TASK: Print the line where "Chuyên cung cấp" occurs and every line that follows it in the data below, ending with the last line, precisely as written.

Items from a dataset:
····················

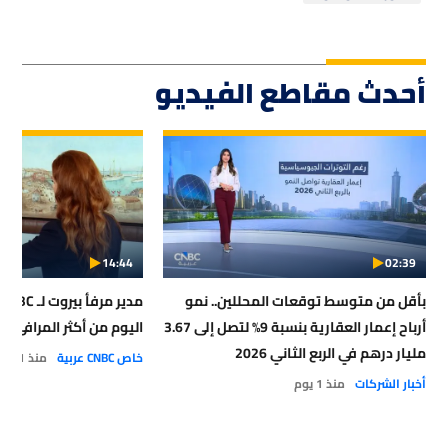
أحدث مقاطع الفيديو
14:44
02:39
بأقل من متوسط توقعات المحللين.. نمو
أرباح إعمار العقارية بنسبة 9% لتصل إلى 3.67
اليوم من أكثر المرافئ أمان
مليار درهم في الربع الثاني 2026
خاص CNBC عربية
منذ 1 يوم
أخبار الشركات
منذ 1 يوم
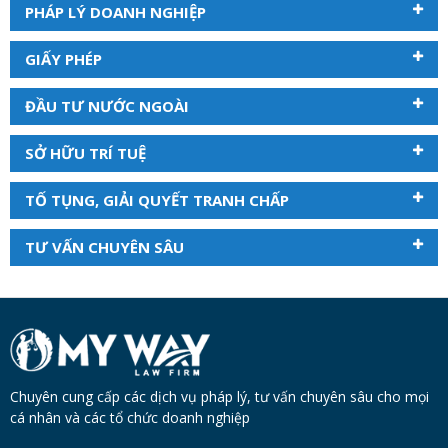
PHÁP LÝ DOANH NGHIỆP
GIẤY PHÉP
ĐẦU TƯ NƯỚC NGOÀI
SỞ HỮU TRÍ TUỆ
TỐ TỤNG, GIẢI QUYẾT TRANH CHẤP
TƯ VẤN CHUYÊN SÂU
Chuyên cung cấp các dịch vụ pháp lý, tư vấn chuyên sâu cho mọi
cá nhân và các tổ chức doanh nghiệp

····················

RESULT:
Chuyên cung cấp các dịch vụ pháp lý, tư vấn chuyên sâu cho mọi
cá nhân và các tổ chức doanh nghiệp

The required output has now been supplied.